Шагая следом за Кречетовым, Самохин думал о том, что, нацеливая на предотвращение гипотетического побега бизнесмена из-под стражи, генерал ничего не сказал о возможном устранении подследственного в стенах СИЗО. Не предполагал такого варианта или… он его тоже устраивал?
Едва переступив порог режимного корпуса, майор столкнулся с Рубцовым.
– Ну как, починили твоего подопечного? – ехидно поинтересовался тот. – А теперь веди его в карцер.
– Зачем? – удивился Самохин.
– Затем, что при обыске камеры подследственного Кречетова был найден напильник!
– Какой напильник?! – вскинулся Кречетов.
– Которым решетки перепиливают. С целью совершения побега, – уточнил Рубцов.
– Да что я вам, гражданин майор, граф Монте-Кристо, что ли? – возмутился бизнесмен.
– Не знаю, может, и не граф, а в карцер на пять суток пойдешь. Встань-ка пока вон туда, лицом к стене, – скомандовал Рубцов и, когда заключенный отошел, пояснил в ответ на изумленный взгляд Самохина. – Ты, майор, его постель шмонал? Вот, а как только вы с зэком в санчасть ушли, в камеру начальник оперчасти капитан Скляр влетел. И сразу к шконке. Пошарил рукой под матрацем и достал напильник, тяжелый такой, трехгранный…
– Да не было там никакого напильника, я же смотрел! – сердито возразил Самохин. – Не мог я такую железяку не заметить.
– Мог – не мог, дело не в этом, – усмехнулся Рубцов, – всяко бывает. Бывает, и не доглядишь чего. А не бывает в нашем изоляторе, товарищ майор, одного. Случаев, когда опера что-то сами при обысках обнаруживали. Им ведь мараться в грязи западло, эту работу они нам, режимникам, предоставляют. А сами, если изымают что-то запрещенное, то по наколке. Ну, если стуканет кто.
– Так ведь Кречетов в камере один, – уже догадываясь, сказал Самохин, – стучать-то на него некому! А значит, не было в хате никакого напильника! Опер его сам подложил!

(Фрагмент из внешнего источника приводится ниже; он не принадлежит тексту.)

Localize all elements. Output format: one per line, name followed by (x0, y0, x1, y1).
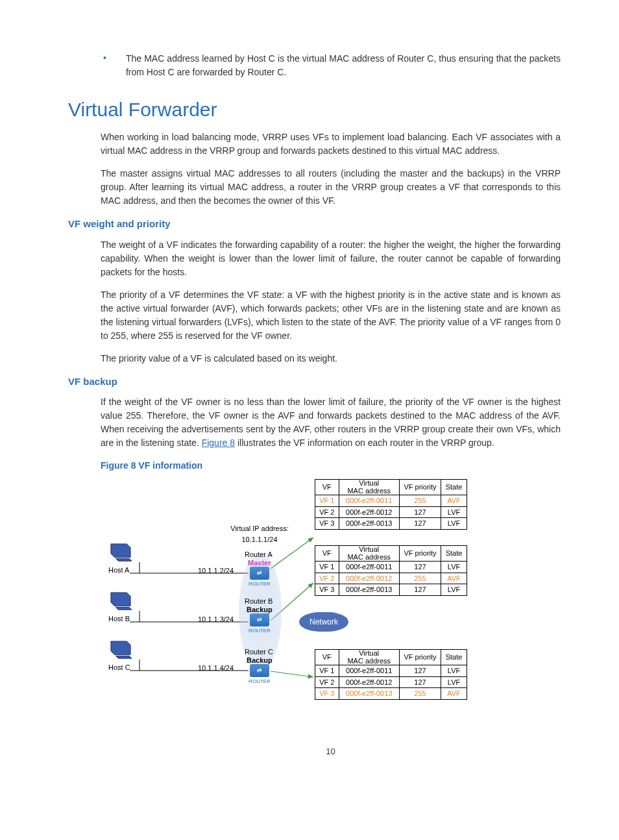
paragraph: The weight of a VF indicates the forward… (101, 238, 561, 279)
ip-b-label: 10.1.1.3/24 (198, 614, 234, 625)
host-a-icon (108, 543, 133, 563)
figure-diagram: Virtual IP address:10.1.1.1/24 Host A Ho… (101, 479, 467, 719)
ip-a-label: 10.1.1.2/24 (198, 565, 234, 576)
svg-line-8 (271, 671, 313, 677)
router-b-icon: ⇄ROUTER (249, 613, 271, 635)
subheading-vf-backup: VF backup (68, 375, 561, 389)
vf-table-router-a: VFVirtualMAC addressVF priorityStateVF 1… (315, 479, 467, 530)
text: illustrates the VF information on each r… (235, 438, 494, 448)
subheading-vf-weight: VF weight and priority (68, 217, 561, 232)
host-b-label: Host B (108, 613, 130, 624)
virtual-ip-label: Virtual IP address:10.1.1.1/24 (217, 523, 302, 545)
section-title: Virtual Forwarder (68, 95, 561, 124)
host-b-icon (108, 591, 133, 612)
figure-caption: Figure 8 VF information (101, 459, 561, 473)
figure-link[interactable]: Figure 8 (202, 438, 235, 448)
paragraph: The priority of a VF determines the VF s… (101, 288, 561, 343)
page-number: 10 (101, 745, 561, 758)
router-c-icon: ⇄ROUTER (249, 664, 271, 686)
vf-table-router-c: VFVirtualMAC addressVF priorityStateVF 1… (315, 649, 467, 700)
paragraph: When working in load balancing mode, VRR… (101, 130, 561, 158)
host-a-label: Host A (108, 565, 129, 576)
router-a-icon: ⇄ROUTER (249, 567, 271, 588)
ip-c-label: 10.1.1.4/24 (198, 663, 234, 674)
vf-table-router-b: VFVirtualMAC addressVF priorityStateVF 1… (315, 545, 467, 596)
paragraph: The master assigns virtual MAC addresses… (101, 167, 561, 208)
bullet-item: • The MAC address learned by Host C is t… (101, 52, 561, 79)
host-c-label: Host C (108, 662, 130, 673)
bullet-text: The MAC address learned by Host C is the… (126, 52, 561, 79)
paragraph: The priority value of a VF is calculated… (101, 352, 561, 365)
bullet-icon: • (103, 52, 106, 79)
paragraph: If the weight of the VF owner is no less… (101, 395, 561, 450)
host-c-icon (108, 640, 133, 661)
network-cloud: Network (299, 612, 348, 632)
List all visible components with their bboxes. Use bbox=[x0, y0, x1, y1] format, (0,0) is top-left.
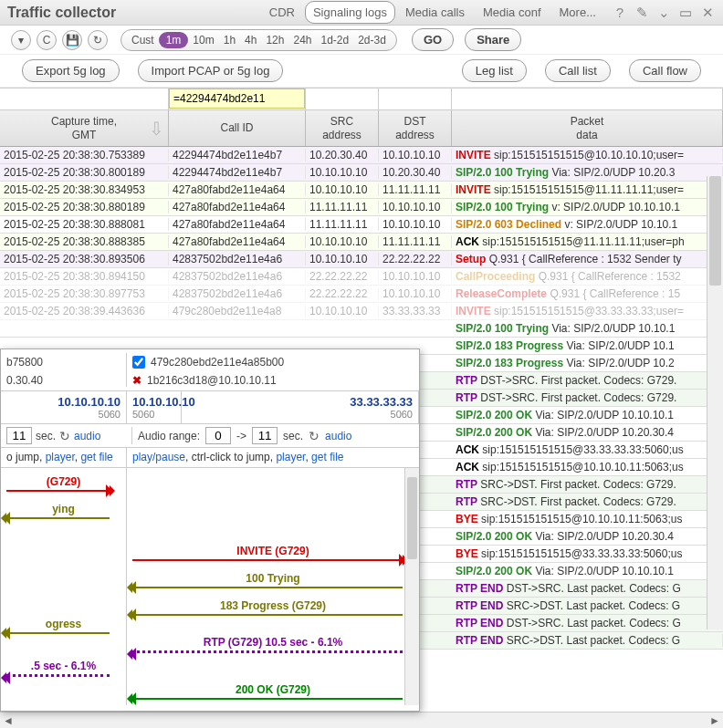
header-capture[interactable]: Capture time, GMT⇩ bbox=[0, 110, 169, 146]
getfile-link[interactable]: get file bbox=[311, 451, 343, 463]
header-src[interactable]: SRC address bbox=[306, 110, 379, 146]
range-1h[interactable]: 1h bbox=[219, 32, 240, 48]
tab-signaling-logs[interactable]: Signaling logs bbox=[305, 1, 395, 24]
range-1m[interactable]: 1m bbox=[159, 32, 189, 48]
header-packet[interactable]: Packet data bbox=[452, 110, 723, 146]
range-cust[interactable]: Cust bbox=[127, 32, 159, 48]
reload-icon[interactable]: ↻ bbox=[88, 30, 108, 50]
table-row[interactable]: 2015-02-25 20:38:30.880189427a80fabd2e11… bbox=[0, 199, 723, 216]
tab-cdr[interactable]: CDR bbox=[261, 1, 303, 24]
chevron-down-icon[interactable]: ⌄ bbox=[655, 5, 672, 21]
cell-capture: 2015-02-25 20:38:30.800189 bbox=[0, 166, 169, 179]
cell-packet: INVITE sip:151515151515@11.11.11.11;user… bbox=[452, 183, 723, 196]
import-pcap-button[interactable]: Import PCAP or 5g log bbox=[138, 59, 284, 82]
table-row[interactable]: 2015-02-25 20:38:30.89775342837502bd2e11… bbox=[0, 286, 723, 303]
range-1d2d[interactable]: 1d-2d bbox=[316, 32, 353, 48]
range-24h[interactable]: 24h bbox=[288, 32, 316, 48]
range-12h[interactable]: 12h bbox=[261, 32, 288, 48]
leg-3[interactable]: ✖1b216c3d18@10.10.10.11 bbox=[132, 371, 414, 390]
table-row[interactable]: 2015-02-25 20:38:30.834953427a80fabd2e11… bbox=[0, 182, 723, 199]
player-link[interactable]: player bbox=[276, 451, 305, 463]
audio-unit: sec. bbox=[283, 430, 303, 442]
arrow-line bbox=[132, 698, 403, 700]
refresh-icon[interactable]: C bbox=[37, 30, 57, 50]
audio-unit: sec. bbox=[36, 430, 56, 442]
cell-src: 11.11.11.11 bbox=[306, 218, 379, 231]
audio-link[interactable]: audio bbox=[325, 430, 351, 442]
reload-icon[interactable]: ↻ bbox=[59, 429, 70, 443]
edit-icon[interactable]: ✎ bbox=[634, 5, 650, 21]
tab-media-conf[interactable]: Media conf bbox=[475, 1, 550, 24]
range-4h[interactable]: 4h bbox=[240, 32, 261, 48]
share-button[interactable]: Share bbox=[465, 28, 521, 51]
filter-callid-input[interactable] bbox=[169, 88, 305, 109]
cell-src: 22.22.22.22 bbox=[306, 270, 379, 283]
leg-list-button[interactable]: Leg list bbox=[462, 59, 527, 82]
reload-icon[interactable]: ↻ bbox=[309, 429, 320, 443]
table-row[interactable]: 2015-02-25 20:38:30.888385427a80fabd2e11… bbox=[0, 234, 723, 251]
table-row[interactable]: 2015-02-25 20:38:30.75338942294474bd2e11… bbox=[0, 147, 723, 164]
close-icon[interactable]: ✕ bbox=[699, 5, 716, 21]
table-row[interactable]: 2015-02-25 20:38:30.89350642837502bd2e11… bbox=[0, 251, 723, 268]
scrollbar-thumb[interactable] bbox=[709, 176, 721, 286]
sort-arrow-icon[interactable]: ⇩ bbox=[149, 118, 164, 140]
table-row[interactable]: 2015-02-25 20:38:30.888081427a80fabd2e11… bbox=[0, 216, 723, 234]
filter-capture[interactable] bbox=[0, 88, 169, 109]
save-icon[interactable]: 💾 bbox=[62, 30, 82, 50]
leg-2[interactable]: 479c280ebd2e11e4a85b00 bbox=[132, 353, 414, 371]
hint-left: o jump, player, get file bbox=[1, 448, 127, 467]
range-2d3d[interactable]: 2d-3d bbox=[353, 32, 391, 48]
filter-icon[interactable]: ▾ bbox=[11, 30, 31, 50]
callflow-audio-controls: sec. ↻ audio Audio range: -> sec. ↻ audi… bbox=[1, 424, 419, 448]
cell-packet: SIP/2.0 183 Progress Via: SIP/2.0/UDP 10… bbox=[452, 339, 723, 352]
cell-dst: 10.10.10.10 bbox=[379, 218, 452, 231]
arrow-label: INVITE (G729) bbox=[127, 545, 419, 557]
cell-capture: 2015-02-25 20:38:30.894150 bbox=[0, 270, 169, 283]
horizontal-scrollbar[interactable]: ◄ ► bbox=[0, 712, 723, 728]
audio-link[interactable]: audio bbox=[74, 430, 100, 442]
cell-src: 11.11.11.11 bbox=[306, 201, 379, 213]
call-list-button[interactable]: Call list bbox=[545, 59, 611, 82]
scroll-right-icon[interactable]: ► bbox=[707, 713, 723, 728]
cell-src: 10.10.10.10 bbox=[306, 166, 379, 179]
header-callid[interactable]: Call ID bbox=[169, 110, 306, 146]
callflow-hosts: 10.10.10.10 5060 10.10.10.10 5060 33.33.… bbox=[1, 391, 419, 424]
player-link[interactable]: player bbox=[46, 451, 75, 463]
scroll-left-icon[interactable]: ◄ bbox=[0, 713, 16, 728]
maximize-icon[interactable]: ▭ bbox=[677, 5, 694, 21]
cell-packet: RTP END SRC->DST. Last packet. Codecs: G bbox=[452, 599, 723, 612]
cell-packet: RTP SRC->DST. First packet. Codecs: G729… bbox=[452, 478, 723, 491]
getfile-link[interactable]: get file bbox=[80, 451, 112, 463]
vertical-scrollbar[interactable] bbox=[707, 176, 723, 629]
audio-from[interactable] bbox=[205, 427, 231, 444]
call-flow-button[interactable]: Call flow bbox=[629, 59, 701, 82]
cell-packet: Setup Q.931 { CallReference : 1532 Sende… bbox=[452, 253, 723, 265]
table-row[interactable]: 2015-02-25 20:38:39.443636479c280ebd2e11… bbox=[0, 303, 723, 320]
audio-to[interactable] bbox=[252, 427, 278, 444]
titlebar: Traffic collector CDR Signaling logs Med… bbox=[0, 0, 723, 26]
filter-dst[interactable] bbox=[379, 88, 452, 109]
table-row[interactable]: SIP/2.0 100 Trying Via: SIP/2.0/UDP 10.1… bbox=[0, 320, 723, 338]
range-10m[interactable]: 10m bbox=[188, 32, 218, 48]
go-button[interactable]: GO bbox=[412, 28, 454, 51]
callflow-scroll-thumb[interactable] bbox=[407, 477, 417, 559]
filter-src[interactable] bbox=[306, 88, 379, 109]
help-icon[interactable]: ? bbox=[612, 5, 628, 21]
x-icon[interactable]: ✖ bbox=[132, 374, 141, 387]
filter-packet[interactable] bbox=[452, 88, 723, 109]
callflow-scrollbar[interactable] bbox=[404, 468, 419, 705]
tab-media-calls[interactable]: Media calls bbox=[397, 1, 473, 24]
header-dst[interactable]: DST address bbox=[379, 110, 452, 146]
audio-left-sec[interactable] bbox=[6, 427, 32, 444]
toolbar-primary: ▾ C 💾 ↻ Cust 1m 10m 1h 4h 12h 24h 1d-2d … bbox=[0, 26, 723, 55]
table-row[interactable]: 2015-02-25 20:38:30.89415042837502bd2e11… bbox=[0, 268, 723, 286]
tab-more[interactable]: More... bbox=[551, 1, 604, 24]
playpause-link[interactable]: play/pause bbox=[132, 451, 185, 463]
leg-2-checkbox[interactable] bbox=[132, 356, 145, 369]
filter-row bbox=[0, 88, 723, 110]
cell-capture: 2015-02-25 20:38:30.753389 bbox=[0, 149, 169, 161]
arrow-line bbox=[132, 614, 403, 616]
cell-callid: 479c280ebd2e11e4a8 bbox=[169, 305, 306, 317]
export-5g-button[interactable]: Export 5g log bbox=[22, 59, 120, 82]
table-row[interactable]: 2015-02-25 20:38:30.80018942294474bd2e11… bbox=[0, 164, 723, 182]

– Экий ты… фантазер! – подмигнул Рубцов. – Я тебе, майор, один совет дам. В нашей конторе дело так обстоит, что в кумовские заморочки нам встревать не рекомендуется. Там у них сплошные секреты, агентурные разработки, в общем, ребята пашут на раскрываемость. Хотя многое мне в методах их не нравится. А когда служилому человеку что-то не нравится – выход один: сопи носом и не суетись. Я так и делаю, чего и тебе желаю, если до пенсии спокойно дослужить хочешь…
Самохин внимательно посмотрел Рубцову в глаза, сказал, притворно вздохнув:
– Всю жизнь крутился в зоне как белка в колесе. И вдруг на старости лет покой предлагают. Не знаю, сумею ли… Да и вы, товарищ начальник, не похожи на тех, кто молча носом посапывает.
– Да? – Рубцов потрогал свой крючковатый нос, будто желая убедиться, на месте ли то, чем следует терпеливо сопеть, потом расправил черные с проседью усы, хлопнул Самохина по плечу: – Ладно, передай жулика старшему по корпусу и отправляйся на прогулочные дворики. Сейчас будем очередную партию по камерам разводить. А насчет беспокойной службы нашей мы с тобой как-нибудь в другой обстановке потолкуем…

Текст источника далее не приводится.